Built-In Error Message Interpolators

Aphiria comes with a couple error message interpolators. StringReplaceErrorMessageInterpolator simply replaces {placeholder} in the constraints' error message templates with the constraints' placeholders. It is the default interpolator, and is most suitable for applications that do not require i18n.

If you do require i18n and are using the ICU format, IcuErrorMessageInterpolator is probably the better choice.

Validation Annotations

Aphiria offers the option to use annotations to map object properties and methods to constraints. The benefit to doing this is that it keeps the validation rules close (literally) to your models. Let's recreate the example in the introduction.

use Aphiria\Validation\Constraints\Annotations\{Email, Required};

final class User
{
    public int $id;
    /** @Email */
    public string $email;
    /** @Required */
    public string $name;

    public function __construct(int $id, string $email, string $name)
    {
        $this->id = $id;
        $this->email = $email;
        $this->name = $name;
    }
}

Once you configure your application to use annotations, you can validate your objects just like you do when not using annotations.

Built-In Annotations

The following annotations come with Aphiria:

Using Annotations

To actually use annotations, you'll need to configure Aphiria to scan for them.

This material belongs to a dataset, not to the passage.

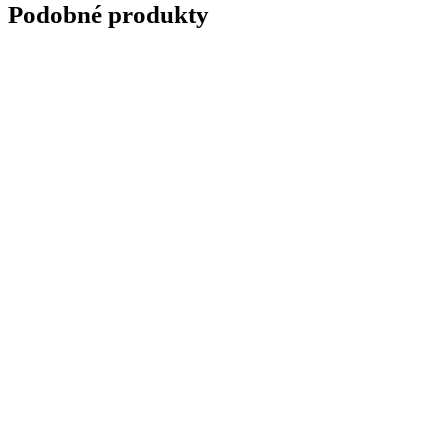
Podobné produkty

The application builder library provides a convenience method for this:

use Aphiria\Configuration\Builders\AphiriaComponentBuilder;
use Aphiria\Validation\Constraints\Annotations\AnnotationObjectConstraintsRegistrant;

// Assume we already have $container set up
$annotationConstraintRegistrant = new AnnotationObjectConstraintsRegistrant(['PATH_TO_SCAN']);
$container->bindInstance(AnnotationObjectConstraintsRegistrant::class, $annotationConstraintRegistrant);

(new AphiriaComponentBuilder($container))
    ->withValidationComponent($appBuilder)
    ->withValidationAnnotations($appBuilder);

If you're not using the application builder library, you can manually scan for annotations:

use Aphiria\Validation\Constraints\Annotations\AnnotationObjectConstraintsRegistrant;
use Aphiria\Validation\Constraints\Caching\FileObjectConstraintsRegistryCache;
use Aphiria\Validation\Constraints\ObjectConstraintsRegistrantCollection;
use Aphiria\Validation\Constraints\ObjectConstraintsRegistry;
use Aphiria\Validation\Validator;

// It's best to cache the results of scanning for annotations in production
if (\getenv('APP_ENV') === 'production') {  
    $constraintCache = new FileObjectConstraintsRegistryCache('/tmp/constraints.txt');
} else {
    $constraintCache = null;
}

$objectConstraints = new ObjectConstraintsRegistry();
$objectConstraintsRegistrants = new ObjectConstraintsRegistrantCollection($constraintCache);
$objectConstraintsRegistrants->add(new AnnotationObjectConstraintsRegistrant(['PATH_TO_SCAN']));
$objectConstraintsRegistrants->registerConstraints($objectConstraints);

$validator = new Validator($objectConstraints);

Validating Request Bodies

It's possible to use the validation library along with the serialization library to validate deserialized request bodies. Read the controller documentation for more details.